The conflict also hit hard on the legitimate diamond trade. Under normal conditions, diamonds are the country’s most important export product, and diamond export tax is one of the state’s most important sources of income, but during the conflict, militia groups took control of much of the diamond extraction, leading to an international export ban on diamonds from the Central African Republic (see Natural Resources and Energy). Thus, the state loses important income. Instead, quantities of diamonds are smuggled out of the country.

The drastically reduced economic activity has reduced the tax base to almost zero. Even under more normal conditions, it is difficult to collect taxes as most of the country is beyond the government’s control. The state is hanging out with aid and loans from abroad.

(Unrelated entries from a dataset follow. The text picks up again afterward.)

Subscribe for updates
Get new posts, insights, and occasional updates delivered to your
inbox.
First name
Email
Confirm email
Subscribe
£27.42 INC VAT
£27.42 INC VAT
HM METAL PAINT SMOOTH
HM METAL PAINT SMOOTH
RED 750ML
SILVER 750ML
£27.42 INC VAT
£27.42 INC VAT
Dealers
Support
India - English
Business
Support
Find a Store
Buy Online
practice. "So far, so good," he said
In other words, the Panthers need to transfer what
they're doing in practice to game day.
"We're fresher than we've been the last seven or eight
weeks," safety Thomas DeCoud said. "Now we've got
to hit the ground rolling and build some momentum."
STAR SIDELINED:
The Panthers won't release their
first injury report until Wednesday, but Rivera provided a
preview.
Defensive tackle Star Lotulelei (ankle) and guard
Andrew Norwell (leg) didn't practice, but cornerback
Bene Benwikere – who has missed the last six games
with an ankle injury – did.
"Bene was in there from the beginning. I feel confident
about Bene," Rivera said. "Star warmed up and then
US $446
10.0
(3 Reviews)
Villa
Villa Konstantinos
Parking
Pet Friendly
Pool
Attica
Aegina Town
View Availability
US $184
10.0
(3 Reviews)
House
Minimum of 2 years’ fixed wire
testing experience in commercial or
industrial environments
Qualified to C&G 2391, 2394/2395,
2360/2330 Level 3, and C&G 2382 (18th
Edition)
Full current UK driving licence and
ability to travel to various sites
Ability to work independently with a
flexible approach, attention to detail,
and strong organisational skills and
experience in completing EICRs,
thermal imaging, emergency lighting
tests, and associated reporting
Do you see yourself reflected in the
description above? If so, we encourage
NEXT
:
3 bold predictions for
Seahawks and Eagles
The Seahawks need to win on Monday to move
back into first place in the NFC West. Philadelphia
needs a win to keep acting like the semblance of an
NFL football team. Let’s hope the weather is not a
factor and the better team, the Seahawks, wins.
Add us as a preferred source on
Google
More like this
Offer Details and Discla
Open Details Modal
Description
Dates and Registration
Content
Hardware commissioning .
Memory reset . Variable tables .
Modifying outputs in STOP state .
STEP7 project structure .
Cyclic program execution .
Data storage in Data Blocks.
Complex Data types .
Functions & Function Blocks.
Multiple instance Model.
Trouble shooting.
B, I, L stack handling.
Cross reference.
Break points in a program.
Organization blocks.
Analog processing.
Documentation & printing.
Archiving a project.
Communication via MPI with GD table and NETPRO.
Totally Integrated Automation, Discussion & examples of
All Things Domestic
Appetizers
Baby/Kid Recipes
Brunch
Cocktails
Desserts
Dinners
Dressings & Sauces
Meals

This does not mean that Central Africans avoid tax. Instead, it is militia groups that, with violence or threats of violence, tax business movements, farmers, livestock keepers and even local authorities. In particular, the diamond and gold extraction gives the militias significant income.


GDP per person

US $ 510 (2018)

Total GDP

US $ 2,380 million (2018)

GDP growth

4.3 percent (2018)

Agriculture’s share of GDP

33.9 percent (2017)

Manufacturing industry’s share of GDP

15.7 percent (2017)

The service sector’s share of GDP

28.2 percent (2017)


3.0 percent (2019)

Government debt’s share of GDP

49.9 percent (2018)

External debt

US $ 731 million (2017)


Central African Franc

Merchandise exports

US $ 146 million (1994)


US $ 131 million (1994)

Current account

– US $ 25 million (1994)

Commodity trade’s share of GDP

25 percent (2018)

Main export goods

diamonds, timber, cotton, coffee

Largest trading partner

China, Belgium, Congo-Brazzaville, South Korea, Netherlands



UN effort is extended

The UN Security Council extends the mandate of Binuca, the United Nations Office for Peace Creation in the Central African Republic, to December 31, 2011. The Peace Office (formerly called Bonuca) has been in the country since 2000.


New violence in the north

The CPJP rebel group attacks and occupies the city of Birao in the northeastern part of the country.

UN force is withdrawn

The UN withdraws Minurcat from Chad and the Central African Republic.


New election date

A new date for the presidential and parliamentary elections is set for January 2011.


The choices are postponed

Parliament extends Bozizé’s mandate until elections can be held.


Bozizé announces elections

President Bozizé announces that elections will be held on April 25. The opposition protests and claims that the elections will be manipulated.